Cornell School District operates 2 schools: Cornell Elementary (K-6) and Cornell High School which serves 7-12th grade. In 2010 the high school and junior high school were combined for administration purposes. Cornell School District Educational Center is located on one campus in Coraopolis with separate wings for elementary and secondary instruction. The climate-controlled building includes a gymnasium, auditorium, and pool. Separate libraries fulfill the different needs of elementary and secondary students. The elementary and secondary cafeterias serve both breakfast and lunch.

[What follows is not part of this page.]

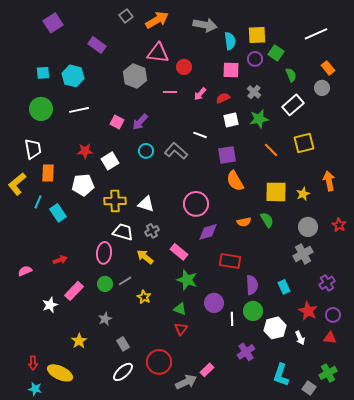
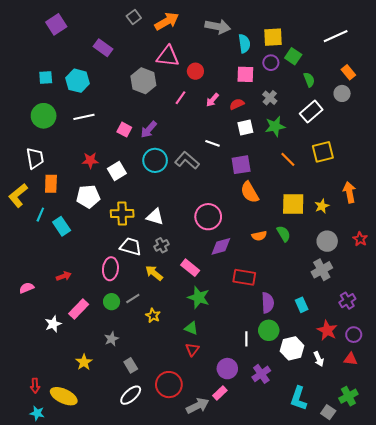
pink line: (170, 92) -> (181, 98), turned -56
cyan circle: (146, 151) -> (155, 160), size x1.5
purple circle: (214, 303) -> (227, 369), moved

 The professional staff has an average of 9 years teaching experience, and 40 percent of the teachers have advanced degrees. The district's class sizes average about 20 students and a staff/pupil ratio of 14 to one.

==Extracurriculars==
The district offers a variety of clubs, activities and sports.

===Athletics===
The interscholastic athletic program provides high-level competition in both team and individual sports. Interscholastic sports are those in which students compete against teams or individuals from other school districts. Athletic activities are offered at the junior high school, 9th grade, junior varsity, and varsity levels. Some sports do not offer competition in all four levels.

- Boys: Baseball, Basketball, Cross-Country, Football, Golf, Swimming, Track, and Soccer.
- Girls: Basketball, Cross-Country, Golf, Soccer, Softball, Swimming, Track, and Volleyball.

The Pennsylvania Interscholastic Athletic Association (P.I.A.A.) governs high school interscholastic sports programs in Pennsylvania. As a member the district, follows the policies and regulations formulated by the association. Additional information regarding the athletic program is available from the athletic director.

===Activities and clubs===
Students are offered a number of extracurricular experiences. Students can participate in the band beginning in seventh grade. Other activities include a student newspaper, yearbook, Key Club, National Honor Society, junior high and high school student councils, and class plays.